Но еще надо упомянуть об исповеди. На исповеди что может сказать священник верующему, который исповедуется? По-хорошему, в среднем, ничего сказать не может, потому что обычно священник не знает, как решать те проблемы, которые есть. То есть он может сказать то же самое, что и человек, который исповедуется, может сам себе сказать. В очень редких случаях он может сказать что-то особенное, чего человек не знает, потому что, может быть, у него есть какой-то опыт столкновения именно с этими проблемами.

У нас, слава Богу, нет старцев. Чего нет, того нет. То есть мы совсем этой заразе, так сказать, не подвержены. Все-таки у нас больше священники, которые более-менее трезво смотрят на себя, со скромностью. Но бывает, что священники начинают использовать эти проблемы. Это евхаристический шантаж. И они используют исповедь для того, чтобы оказывать какое-то порабощающее влияние на прихожан.

Причем, в отличие от Московской патриархии, у нас трудно переменить священника, потому что нет никакого выбора в пределах повседневной досягаемости для одного человека. Священник, скорее всего, может быть один, редко, если два, потому что их вообще мало. И это серьезная проблема. Он просто может ставить какие-то совершенно идиотские условия прихожанам. Может быть, он считает, что так надо, но, собственно, кто ты такой, чтобы ставить эти условия?
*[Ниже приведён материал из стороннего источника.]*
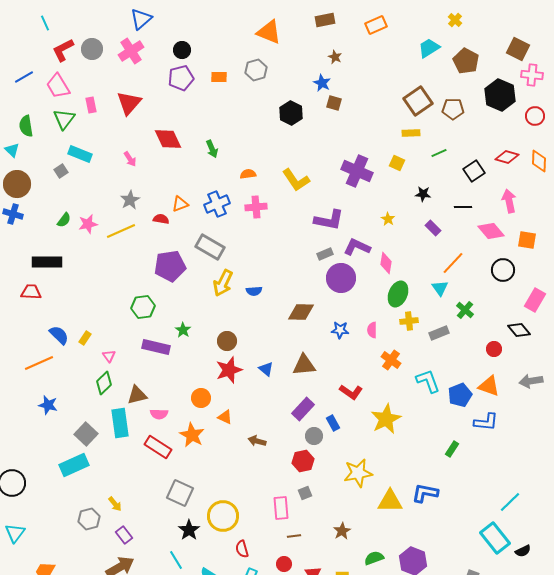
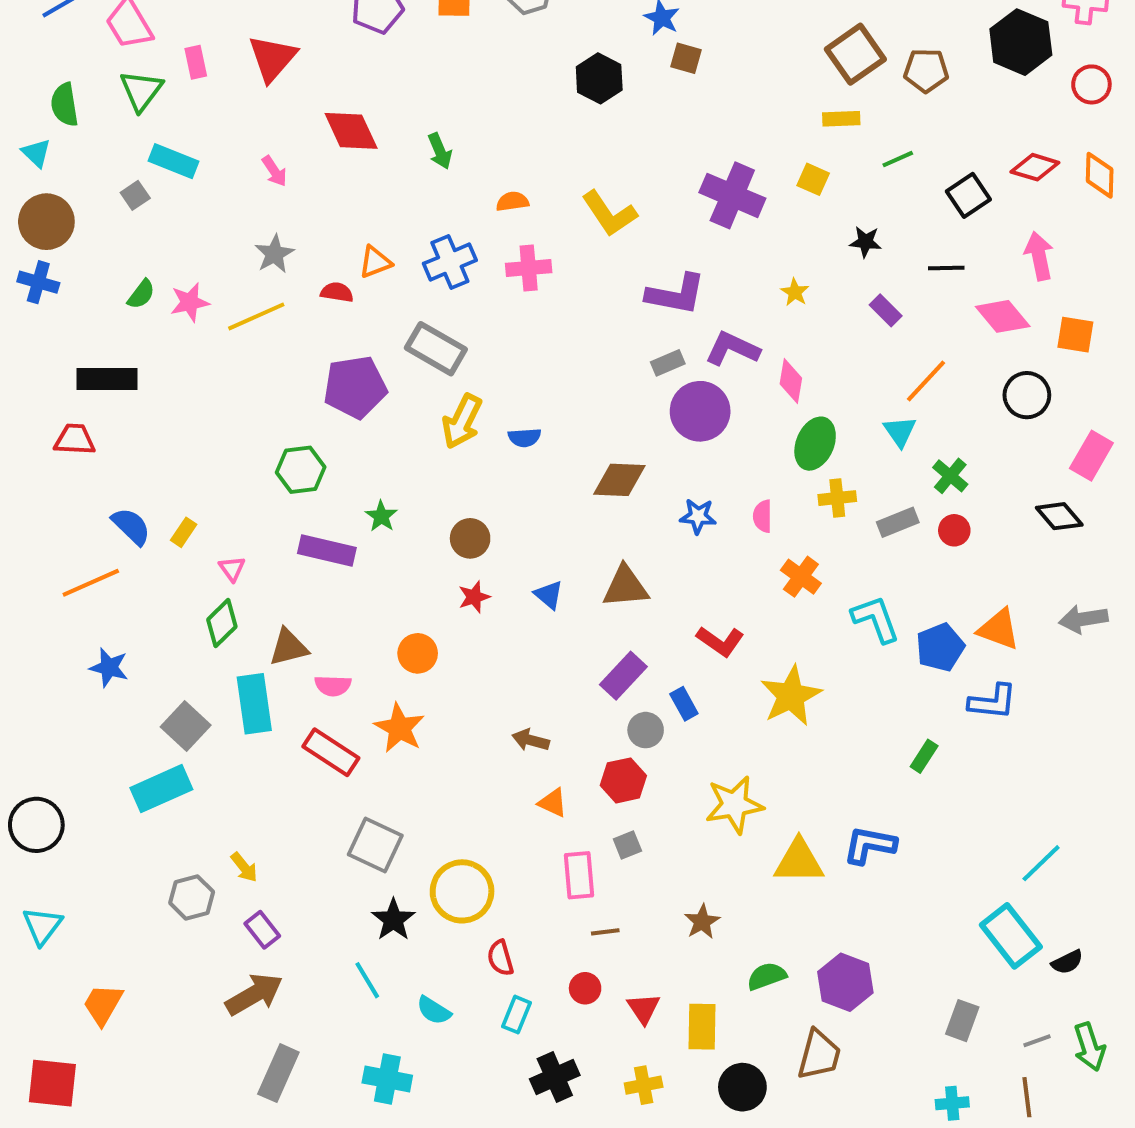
red circle: (494, 349) -> (954, 530), moved
red star: (229, 370) -> (474, 597), size x0.6
orange triangle: (225, 417) -> (553, 803), moved

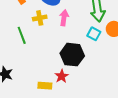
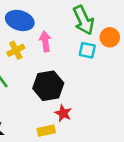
black hexagon: (72, 55) -> (48, 86), moved

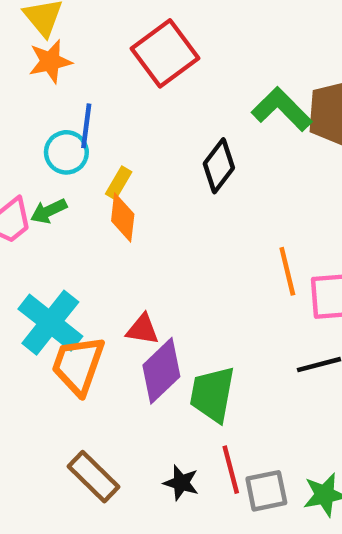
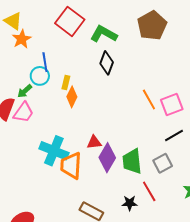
green L-shape: (282, 109) -> (104, 34), moved
green arrow: (49, 211) -> (25, 91), moved
orange diamond: (123, 217) -> (72, 97), turned 35
gray square: (266, 491) -> (163, 163), moved

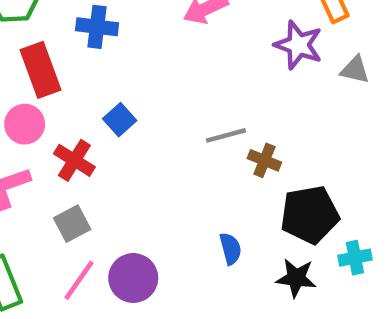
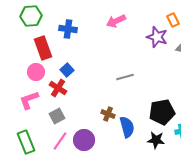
blue square: (120, 120) -> (67, 70), moved
brown cross: (264, 160) -> (108, 114), moved
blue semicircle: (231, 249) -> (127, 127), size x1.5

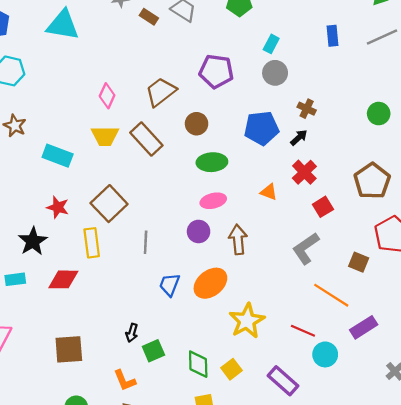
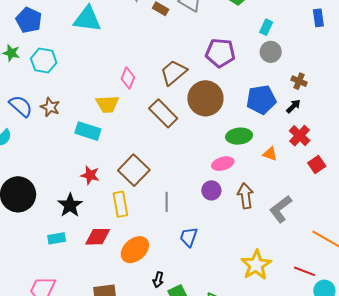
brown circle: (197, 124) -> (205, 98), size x1.8
yellow trapezoid: (105, 136) -> (107, 104), moved
green ellipse: (212, 162) -> (239, 136), moved
gray L-shape: (306, 248) -> (281, 209), moved
orange ellipse: (210, 283) -> (135, 250), moved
Священник же не имеет права на исповеди заставлять прихожанина делать какие-то вещи или запрещать делать какие-то вещи, которые не прописаны в канонах, а «от ветра главы своея». А некоторые прихожане не знают это, но лучше, конечно, им самим это все знать. Они, в принципе, не обязаны это знать, а священники обязаны, но часто тоже не знают или просто слишком полагаются на свой опыт, на свою оценку. Но в принципе, это все исправляется, когда прихожанин может обратиться и к другому священнику или к епископу. В нашей ситуации это тоже так и бывает, но не всегда. Бывает, что технически это все очень трудно или носит какой-то элемент скандальности.
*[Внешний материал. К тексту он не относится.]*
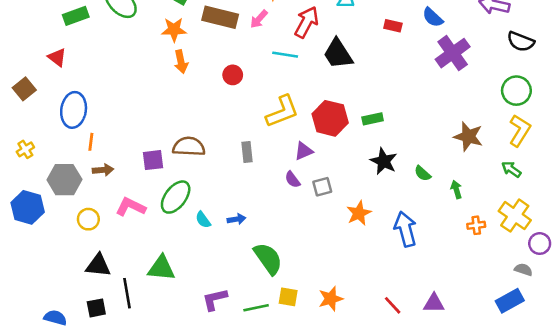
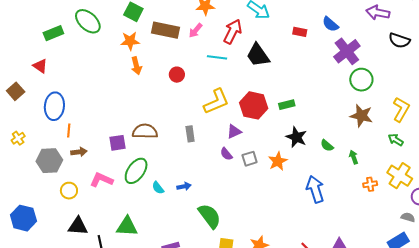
green circle: (516, 91) -> (361, 80), moved
blue hexagon: (28, 207) -> (23, 218), moved
orange star: (359, 213) -> (278, 161), moved

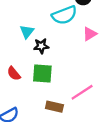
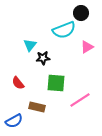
green square: (42, 74) -> (56, 83), moved
brown rectangle: (54, 107) -> (37, 107), moved

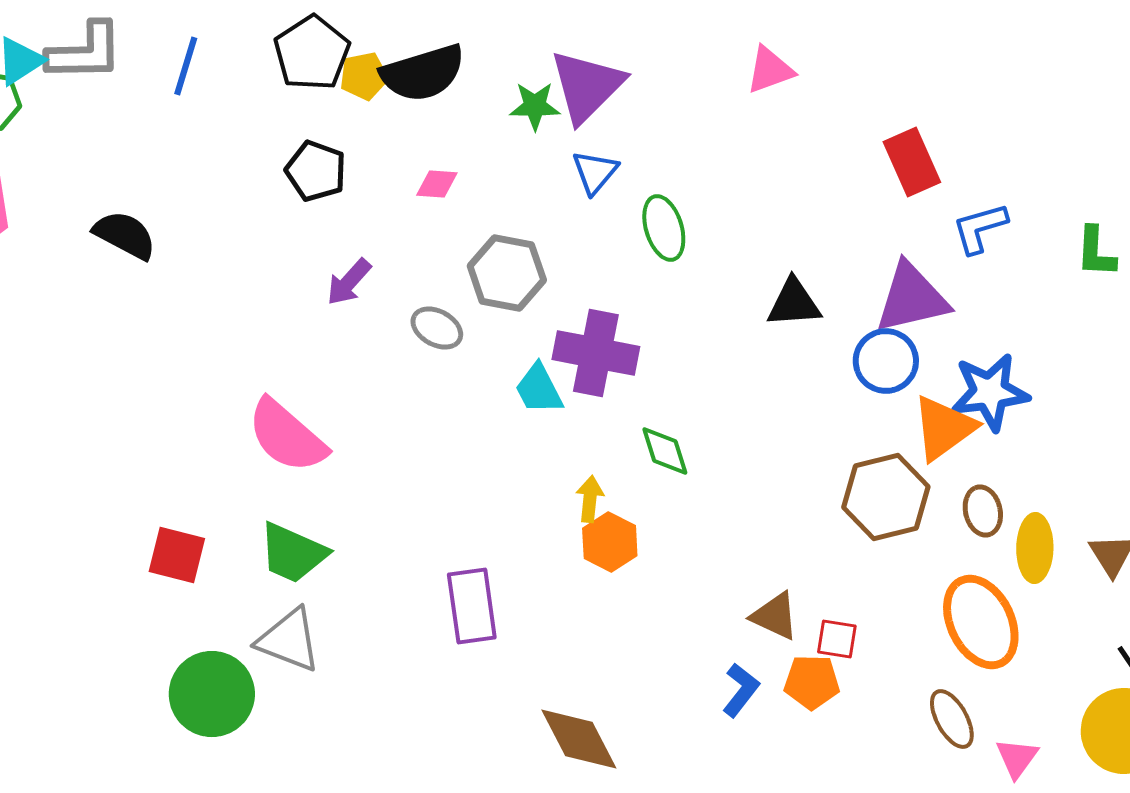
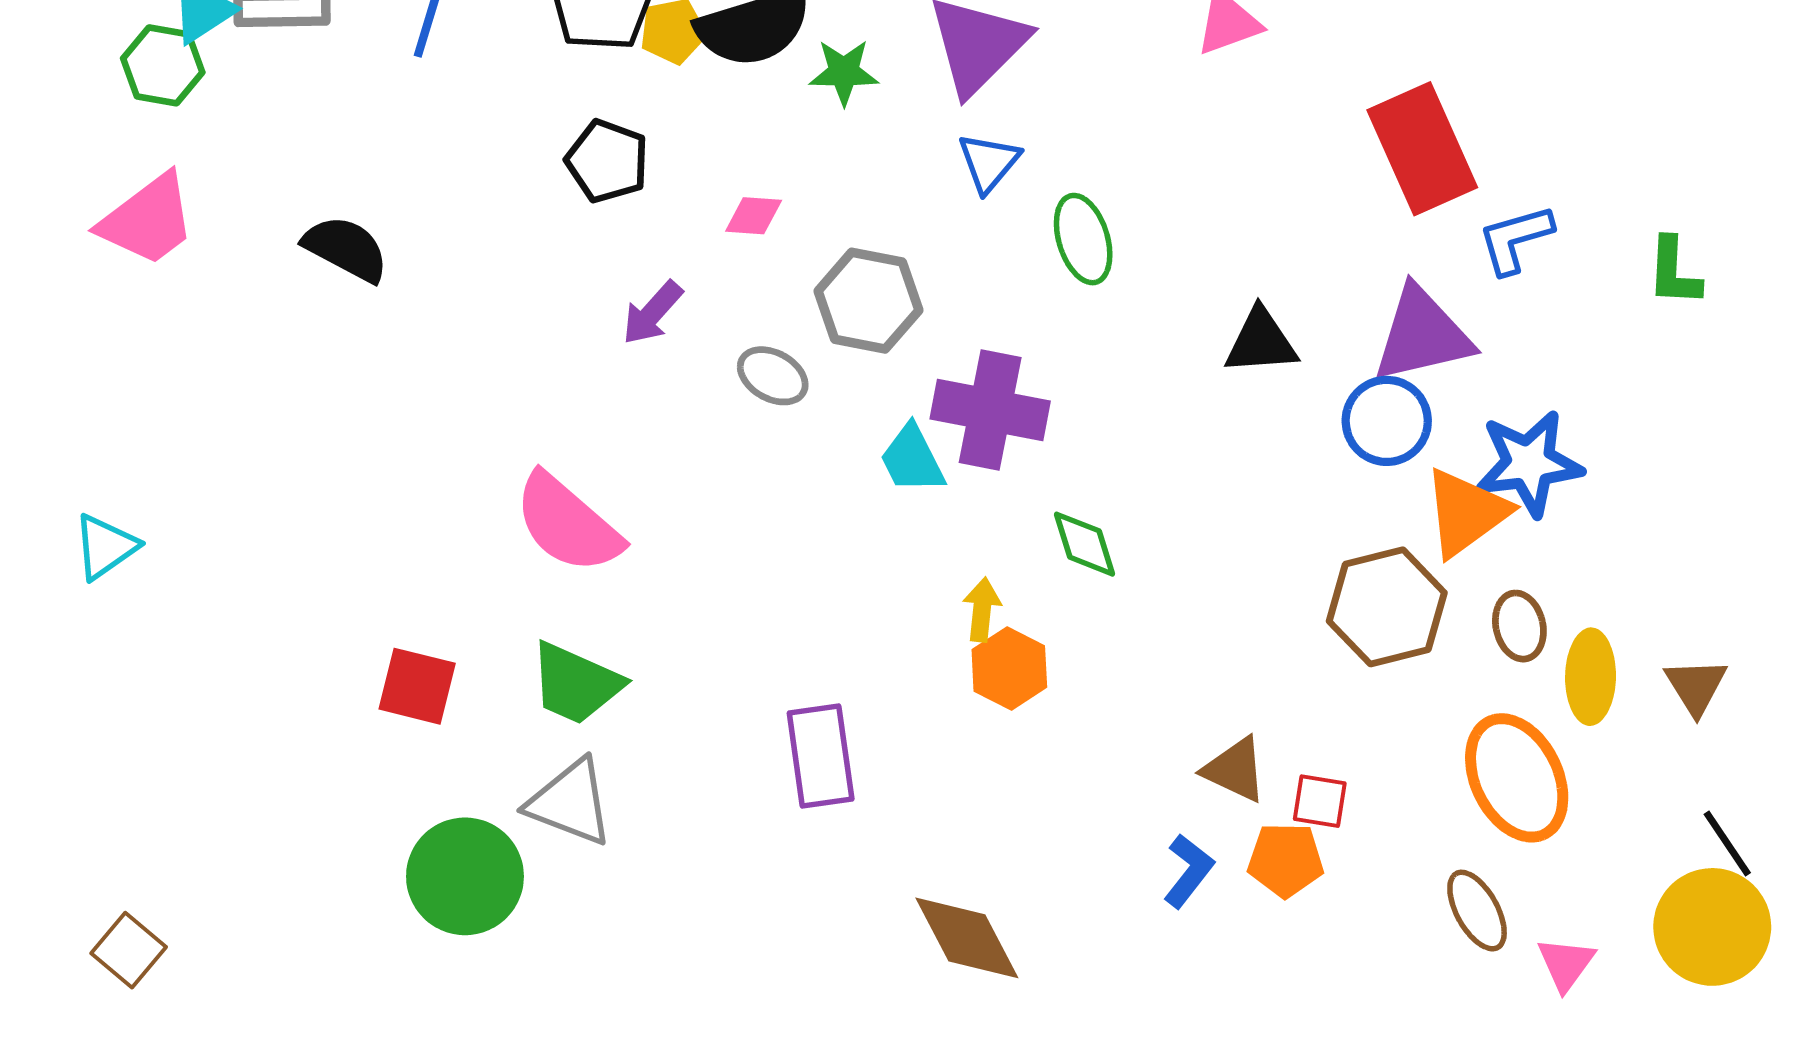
green star: (535, 106) -> (844, 72), moved
red rectangle: (912, 162) -> (1422, 149), size x1.4
pink diamond: (437, 184) -> (754, 216), moved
Еще (я говорю об общих проблемах) в наших приходах надо жестко пресекать такие случаи, когда священник использует исповедь либо для того, чтобы усиливать свое личное влияние, либо для того, чтобы насаждать свои личные какие-то, совершенно психованные, представления о том, как люди должны жить православно, то есть налагать какие-то правила насильно, какие канонами не налагаются.

Наконец, бывают просто сложные случаи, которые священнику реально трудно решить. Если священник разумный, он осознает, что ему трудно. Он должен обращаться по инстанции — либо к какому-то старшему священнику, который рядом служит, типа благочинного, либо к епископу, либо просто к какому-то другому священнику, либо просто посоветоваться с мирянином. Это тоже можно. Мирянин может гораздо лучше понимать, что с такими случаями делать. А другие, бывает, рубят с плеча. Здесь, конечно, хорошо, если человек в своем положении что-то спросит у другого.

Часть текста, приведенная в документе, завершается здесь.